Soap snorted. He jumped down from the cab. The crunch of his landing on the railway stones was awfully loud.

“Beautiful moon,” he said as it appeared from between rain clouds. “Don’t see much of it down in engineering on the airship.”

“Hope any local werewolves are locked away.” Sophronia was thinking of Captain Niall and the dewan. Where were the two werewolves holed up while they battled moon-madness? She fervently hoped it was secure and silver coated. She’d encountered Captain Niall moon-mad once, and lost her best petticoat to salivating jaws. The dewan was stronger, bigger, and angrier; she could only imagine what he’d be like. More would be lost than undergarments.

“Must be tough, being a werewolf. Never to see full moon.”

“Better than being a vampire, never to see the sun, miss,” replied the sootie, his tone a warning.

Sophronia then did something quite daring. She wasn’t sure why. Perhaps she was emboldened by the quiet stillness. Perhaps it was the freedom inherent in her masculine garb. But she shifted close to Soap, side by side and companionable, staring at the moon. She was terribly tempted to put her head on his shoulder. It was exactly the correct height.

“So long as you are doing it for all the right reasons, I can’t talk you out of it,” she said, realizing she could no more change Soap’s desires than she could Felix’s allegiance.

“But you aren’t going to help me make it happen, are you, miss?”

“No, I’m not.” Sophronia’s face burned and she knew he was looking at her. In the silvery light her blush wouldn’t show, thank heavens. She wanted to run from the inevitable conversation, from any confession of forbidden affection, from the mere possibility that she might have to break Soap’s heart.

“You don’t agree with Miss Sidheag, yet you are helping her.”

He had a point, so Sophronia held her tongue. She couldn’t articulate why she felt differently about Soap, more proprietary. But she did.

“You could talk me out of it, Sophronia.” He said her name carefully, cautiously, experimenting with the sound of it on his tongue. She was always “miss” to him. She was always his superior. Was he practicing for a future when they might be equals? Without werewolf status he’d never be able to call her that, not in public, not in the social world she was training to inhabit, not even as friends.

Which was why she couldn’t talk him out of it, not really. Sophronia wasn’t going to make promises she couldn’t keep, not to Soap.

She replied using his real name, saying only, “Perhaps I could, Phineas. But it’s not my place to do so. Any more than with Sidheag. You have as much a right as she to your own choices, even if I think you both foolish.”

She hoisted herself into the cab of the train without looking at him, remembering how warm and gentle his lips were against her own, and how the muscles in his arms felt wrapped about her. I’m fickle, she thought. And I don’t deserve to be tinkering with anyone’s heart.

Soap’s hand caught her ankle. “I want to be worthy.”

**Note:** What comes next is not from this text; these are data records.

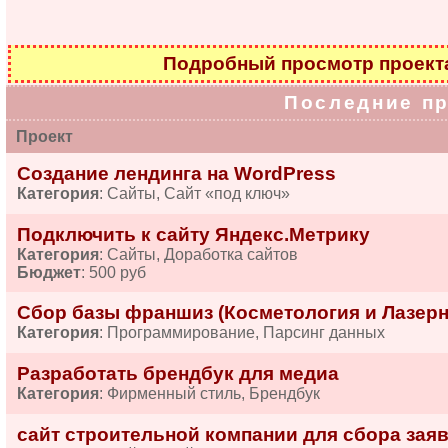
Подробный просмотр проек
Последние п
Проект
Создание лендинга на WordPress
Категория
: Сайты, Сайт «под ключ»
Подключить к сайту Яндекс.Метрику
Категория
: Сайты, Доработка сайтов
Бюджет
: 500 руб
Сбор базы франшиз (Косметология и Лазерн
Категория
: Программирование, Парсинг данных
Разработать брендбук для медиа
Категория
: Фирменный стиль, Брендбук
сайт строительной компании для сбора зая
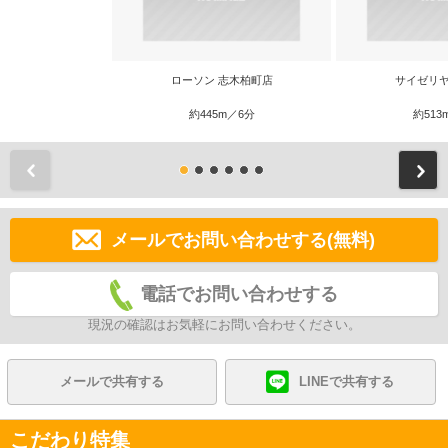
ローソン 志木柏町店
サイゼリヤ
約445m／6分
約513
前
メールでお問い合わせする(無料)
電話でお問い合わせする
現況の確認はお気軽にお問い合わせください。
メールで共有する
LINEで共有する
こだわり特集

She could hardly believe he would dare touch her, on the leg! But she kind of liked it. So she crouched and covered his hand with hers. “You already are, Soap.”

“Not in the eyes of the world.” His hand was as soft on the back as it was callused on the palm.

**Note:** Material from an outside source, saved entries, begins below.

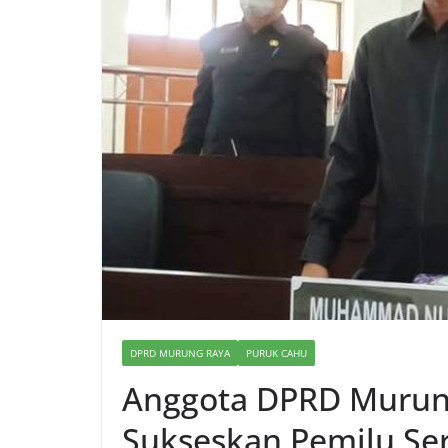
DPRD MURUNG RAYA
PURUK CAHU
Anggota DPRD Murung
Sukseskan Pemilu Se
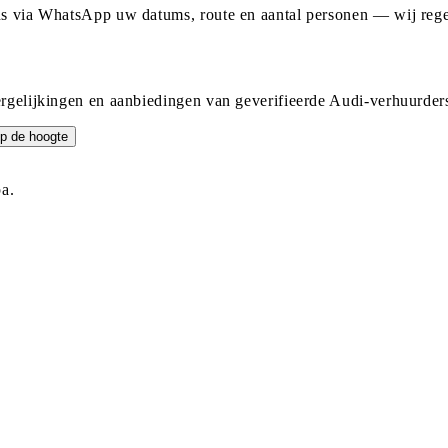
ons via WhatsApp uw datums, route en aantal personen — wij reg
ergelijkingen en aanbiedingen van geverifieerde Audi-verhuurder
p de hoogte
a.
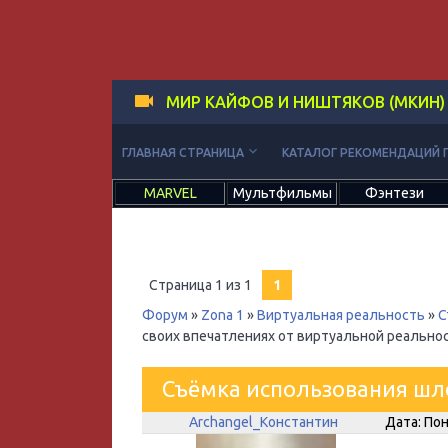
МИР КАЙФОВ И НИШТЯКОВ (МКИН)
keyboard_arrow_down
ГЛАВНАЯ СТРАНИЦА
КАТАЛОГ РЕКОМЕНДАЦИЙ 
MARVEL
Мультфильмы
Фэнтези
Страница
1
из
1
1
Форум
»
Zona 1
»
Виртуальная реальность
»
С
своих впечатлениях от виртуальной реальнос
Съёмка использования шл
Archangel_Константин
Дата: Пон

“And this is your best solution?”

“No. This is my only solution.”

Soap went to bed.

Sophronia’s heart hurt and she had no idea why. She sat looking out the cab windows, first one side, then the other. It was excessively dull. Lady Linette had warned them of this. “Try not to think it glamorous, ladies. Intelligencer work is nine-tenths discontented ennui, and one-tenth abject terror. Rather like falling in love.” So far, thought Sophronia, love has been more a series of crushing discomforts. Perhaps I’m going about it the wrong way?